Sementara itu, kantong plastik sekarang menjadi suatu polutan terbesar yang ada di dunia. Dalam kategori sampah plastik, kantong plastik menjadi  mayoritas sampah yang ada pada kategori tersebut disebabkan kantong plastik digunakan antara 500 juta sampai 1 milyar kantong oleh seluruh penduduk dunia dalam satu tahun (Dinas Lingkungan Hidup Kabupaten Buleleng, 2019).
 Adapun penggunaan kantong plastik sekali pakai mulai dilarang oleh beberapa kota di Indonesia seperti Jakarta, Banjarmasin, Denpasar, Bogor, Semarang, Surabaya, dan Bekasi.
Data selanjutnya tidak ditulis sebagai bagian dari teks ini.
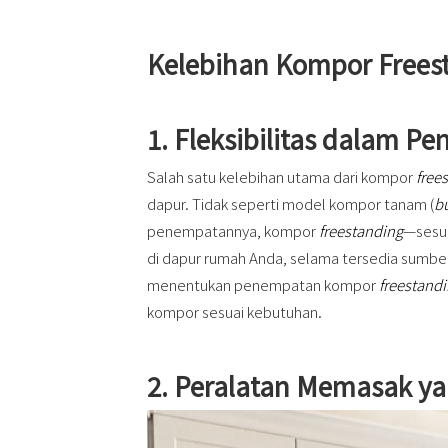
Kelebihan Kompor Frees
1. Fleksibilitas dalam P
Salah satu kelebihan utama dari kompor
free
dapur. Tidak seperti model kompor tanam (
bu
penempatannya, kompor
freestanding
—sesua
di dapur rumah Anda, selama tersedia sumber 
menentukan penempatan kompor
freestand
kompor sesuai kebutuhan.
2. Peralatan Memasak y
Pemerintah Indonesia juga sudah mulai membuat peraturan Menteri untuk melarang penggunaan plastik sekali pakai seperti kantong plastik, secara nasional, dimulai 1 Januari 2030 (PermenLHK No. 75 Tahun 2019). Dalam Peraturan Pemerintah Nomor 81 Tahun 2012 Pasal 11 pun disebutkan perihal pembatasan timbulan sampah, pendauran ulang sampah, dan pemanfaatan kembali sampah.
Namun, ada satu kesalahan besar dalam penerapan kebijakan perihal kantong plastik. Disebabkan kantong plastik sekali pakai dalam penerapannya dilarang, perusahaan F&B seperti McDonalds, Mangokku, KFC, dan restoran fast food lainnya untuk membawa makanan pada sistem take-away dan delivery menggunakan kantong spunbond. Spunbond adalah kain sintetis yang dibuat dari bahan polypropylene atau yang lebih dikenal sebagai biji plastik yang disusun kuat melalui proses kimiawi. Walaupun spunbond diklaim eco-friendly, namun spunbond tidak biodegradeable.
 Hal tersebut apabila tidak diregulasi dengan baik, maka akan menciptakan sampah sekali pakai yang baru yang lebih berbahaya dibandingkan kantong plastik karena sampah spunbond, lebih susah terurai. Bukti nyatanya adalah di tempat penulis tinggal, Surabaya. Sampah spunbond menjadi sampah sekali pakai karena kebiasaan untuk memakai kembali suatu barang masih kurang dilakukan. Setelah pengantaran makanan alih-alih spunbond yang diberikan disimpan untuk dipakai kembali, tetapi malah dibuang oleh kebanyakan warga sekitar. Spunbond yang mahal dalam produksinya dan menghasilkan polusi lebih banyak memiliki fungsi yang sama seperti kantong plastik.
Maka dari itu, penerapan dari kebijakan kantong plastik yang sudah ada dirasa kurang lengkap apabila tidak memberatkan pengunaan kembali spunbond ini ke perusahaan F&B tersebut sehingga spunbond yang tadinya dibuat dengan biaya yang lebih mahal dapat digunakan kembali oleh perusahaan. Dengan melakukan hal seperti itu, tidak hanya akan menghemat biaya yang dikeluarkan oleh perusahaan F&B akan tetapi membantu menjaga lingkungan juga dengan memastikan spunbond yang dipakai digunakan kembali.